Reproduce, without alteration, every line of the data; exclude the images.
####################
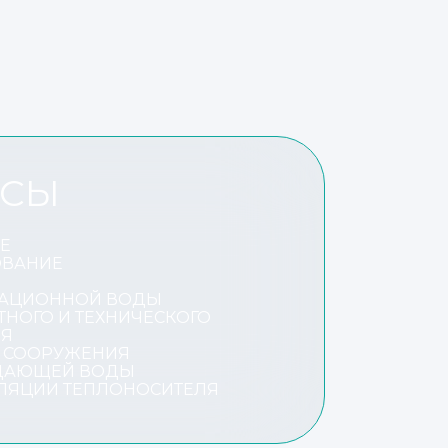
ССЫ
Е
ВАНИЕ
РАЦИОННОЙ ВОДЫ
ТНОГО И ТЕХНИЧЕСКОГО
ИЯ
СООРУЖЕНИЯ​
ДАЮЩЕЙ ВОДЫ​
ЛЯЦИИ ТЕПЛОНОСИТЕЛЯ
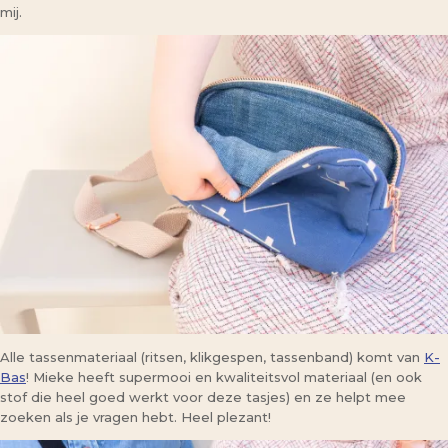
mij.
Alle tassenmateriaal (ritsen, klikgespen, tassenband) komt van
K-
Bas
! Mieke heeft supermooi en kwaliteitsvol materiaal (en ook
stof die heel goed werkt voor deze tasjes) en ze helpt mee
zoeken als je vragen hebt. Heel plezant!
####################
## RESPONSE AREA:
ССЫ
Е
ВАНИЕ
РАЦИОННОЙ ВОДЫ
ТНОГО И ТЕХНИЧЕСКОГО
ИЯ
СООРУЖЕНИЯ​
ДАЮЩЕЙ ВОДЫ​
ЛЯЦИИ ТЕПЛОНОСИТЕЛЯ
mij.
Alle tassenmateriaal (ritsen, klikgespen, tassenband) komt van
K-
Bas
! Mieke heeft supermooi en kwaliteitsvol materiaal (en ook
stof die heel goed werkt voor deze tasjes) en ze helpt mee
zoeken als je vragen hebt. Heel plezant!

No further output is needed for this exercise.